Hearty quick or slow stew
12 servings
Ingredients
Quantity | Ingredient | |
---|---|---|
32 | ounces | Tomato juice |
14½ | ounce | Italian stewed tomatoes |
2 | cups | Water |
2 | mediums | Potatoes, unpeeled, chopped |
15 | ounces | Garbanzo beans, washed |
15 | ounces | Kidney beans, drained |
1 | cup | Lentils, rinsed, drained |
1 | large | Onion, chopped |
1 | cup | Diced red pepper, seeded |
½ | cup | Reduced calorie sour cream |
1 | cup | Diced green pepper, seeded |
10 | ounces | Chopped frozen spinach |
2 | Carrots, julienned 1\" long | |
2 | tablespoons | Dried parsley |
2 | tablespoons | Chili powder |
2 | teaspoons | Dried basil |
2 | teaspoons | Garlic powder |
1 | teaspoon | Ground cumin |
½ | cup | Low fat yogurt chives |
Directions
STEW
FOR TOPPING
Quick method: Combine all ingredients, except toppings, in a large dutch oven. Bring to a boil, reduce heat and simmer for 30 minutes or until lentils are tender.

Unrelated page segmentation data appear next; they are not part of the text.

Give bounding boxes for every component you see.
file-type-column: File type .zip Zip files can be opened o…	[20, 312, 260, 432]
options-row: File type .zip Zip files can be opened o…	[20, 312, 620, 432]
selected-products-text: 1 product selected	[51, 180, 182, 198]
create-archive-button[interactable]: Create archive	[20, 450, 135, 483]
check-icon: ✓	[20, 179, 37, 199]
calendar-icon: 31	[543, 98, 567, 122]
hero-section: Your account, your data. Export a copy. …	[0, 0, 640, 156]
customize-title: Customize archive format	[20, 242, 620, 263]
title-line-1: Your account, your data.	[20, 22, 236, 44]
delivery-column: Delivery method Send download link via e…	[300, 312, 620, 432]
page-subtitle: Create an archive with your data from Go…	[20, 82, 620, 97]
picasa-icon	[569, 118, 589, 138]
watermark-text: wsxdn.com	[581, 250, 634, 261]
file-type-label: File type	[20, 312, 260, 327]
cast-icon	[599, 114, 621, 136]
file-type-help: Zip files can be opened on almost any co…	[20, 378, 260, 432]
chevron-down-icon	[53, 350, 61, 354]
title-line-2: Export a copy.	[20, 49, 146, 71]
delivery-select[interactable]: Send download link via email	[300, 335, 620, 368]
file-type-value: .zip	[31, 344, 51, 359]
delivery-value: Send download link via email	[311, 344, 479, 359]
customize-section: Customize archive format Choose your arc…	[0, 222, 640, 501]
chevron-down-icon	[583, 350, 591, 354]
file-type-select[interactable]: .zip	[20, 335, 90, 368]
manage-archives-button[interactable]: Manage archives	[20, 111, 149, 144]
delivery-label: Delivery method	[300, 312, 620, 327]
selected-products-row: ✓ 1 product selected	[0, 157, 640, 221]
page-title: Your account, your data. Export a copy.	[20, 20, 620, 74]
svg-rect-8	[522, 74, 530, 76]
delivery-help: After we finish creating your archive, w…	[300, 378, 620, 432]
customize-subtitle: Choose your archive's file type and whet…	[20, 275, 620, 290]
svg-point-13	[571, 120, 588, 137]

Slow method: Combine all ingredients, except toppings, in a slow cooker.
Set on low and cook for about 6 hours.
Garnish each serving with toppings blended together.
Per serving (1½ cups): 231 calories, 13 g protein, 3 g fat, 42 g carbs, 562 mg sodium, 3 mg chol. Percent of calories from fat = 11 percent.